Sunday Evening Reflection: North Yorkshire Moors Railway

Trains are my preferred way to travel since I was a child. There is a meditative quality about the clatter of wheels turning on the railroad track, the intermittent sound of the whistles and bells, and the rolling landscape of trees, rivers, and small villages gliding by the large windows. I agree with Edna St. Vincent Millay when she wrote, “there isn’t a train I wouldn’t take, No matter where it’s going.”

You are invited to board the North Yorkshire Moors train, where steam engine # 76079 will take us on the line between Grosmont and Pickering. Tea will be served and I promise you that we will have a stimulating conversation as we go along. We can recite Edna’s poem “Travel” together as we go along.

All Aboard!!!

Travel
Edna St. Vincent Millay – 1892-1950

The railroad track is miles away,
And the day is loud with voices speaking,
Yet there isn’t a train goes by all day
But I hear its whistle shrieking.

All night there isn’t a train goes by,
Though the night is still for sleep and dreaming,
But I see its cinders red on the sky,
And hear its engine steaming.

My heart is warm with the friends I make,
And better friends I’ll not be knowing;
Yet there isn’t a train I wouldn’t take,
No matter where it’s going.

North Yorkshire Moors Railway Preservation Society is dedicated to railway conservation. A not-for-profit organization, it is run by volunteers.
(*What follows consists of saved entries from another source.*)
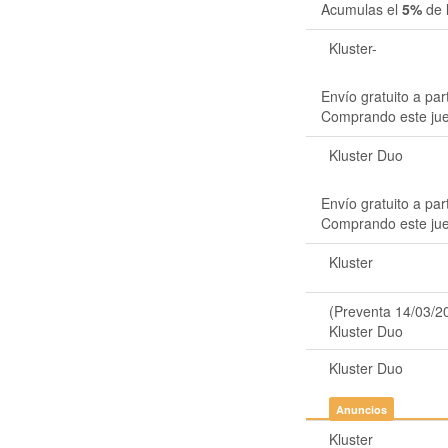
Acumulas el
5%
de 
Kluster-
Envío gratuito a par
Comprando este ju
Kluster Duo
Envío gratuito a par
Comprando este ju
Kluster
(Preventa 14/03/2
Kluster Duo
Kluster Duo
Anuncios
Kluster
“In June 1967 a small group of local people formed the North Yorkshire Moors Railway Preservation Society. Its members were convinced that operating the line between Grosmont and Pickering could be viable if sufficient voluntary help was forthcoming. From one person in 1972 the numbers have grown with over 550 volunteers.”

54 Comments

  1. Liz says:

    How wonderful to take this journey with you today. We visited Pickering Station a few years back but did not have time to travel on the train, can you believe. It is firmly on our list of ‘next visits’ for the complete experience! X

    Liked by 5 people

    1. Clanmother says:

      I was thinking especially of you when I wrote this post. I had been hoping for clear skies like the ones that are in the brochure, but then realized the power of a cloudy sky over the moors. There was such drama in the landscape, conjuring up the great stories. And of course, it was the perfect atmosphere for a cup of Yorkshire tea! Hugs coming across the pond.

      Liked by 4 people

      1. I enjoyed the lowering sky as well.

        Liked by 2 people

      2. Liz says:

        Thinking about those moors, perhaps one of our next podcasts should be about Wuthering Heights, or the Brontës in general…..?!

        Liked by 4 people

      3. Clanmother says:

        Oh let’s have that conversation!! Heading over to the bookshelf as I write this comment. I remember studying Wurthering Heights in my first year university literature class and having a differing opinion from the prof on the complex relationship between Catherine and Heathcliff. That’s when I first recognized that interpretation of narratives were influenced by age, experience, perception! This would be an amazing discussion.

        Liked by 3 people

      4. Liz says:

        It must be 30 years since I read WH – yikes! Your uni experience sounds fascinating and I’d love to hear more. I’ll get ready for a re-read…..!

        Liked by 1 person

      5. Clanmother says:

        I just found an excellent audio on Audible which gives a background of the Bronte’s and how the stories came to be, which always give a greater understanding of the story itself. It was the Winner of Audible’s 2017 Narrator of the Year Award. Narrated by: Joanne, Frogatt, Rachel Atkins – introduction. Here we go into the moors…..

        Liked by 1 person

      6. Liz says:

        Found it, ordered it, have donned my cloak and good boots, off we go…..

        Liked by 1 person

      7. Clanmother says:

        The game is afoot – had to borrow this phrase. It seem so appropriate heading in to an adventure…

        Liked by 1 person

      8. Liz says:

        Haha, absolutely (perhaps we should put Sherlock Holmes on the list too…..)!

        Liked by 1 person

  2. Annika Perry says:

    Rebecca, I’ve travelled quite a few times on this route and it is incredible! Thank you for reminding me of this unique routes, its spellbinding views. I love the poem too … there is always that sense of anticipation and excitement as the whistle goes when a train departs! Hope all is well with you. hugs xx

    Liked by 5 people

    1. Clanmother says:

      For several years, I lived on the Canadian prairies, where the golden grain fields melt into the distant horizon and the sky goes on forever. The train whistle could be heard for miles away, always reminding that trains were the connecting force that brought us together from the Atlantic to the Pacific. One of my favourite quotes about the prairies is by Geronimo: “I was born on the prairies where the wind blew free and there was nothing to break the light of the sun. I was born where there were no enclosures.”

      Liked by 5 people

  3. Dave Astor says:

    What a treat, Rebecca, to see great train prose from you, great train poetry from Edna St. Vincent Millay, and great train photos and video imagery.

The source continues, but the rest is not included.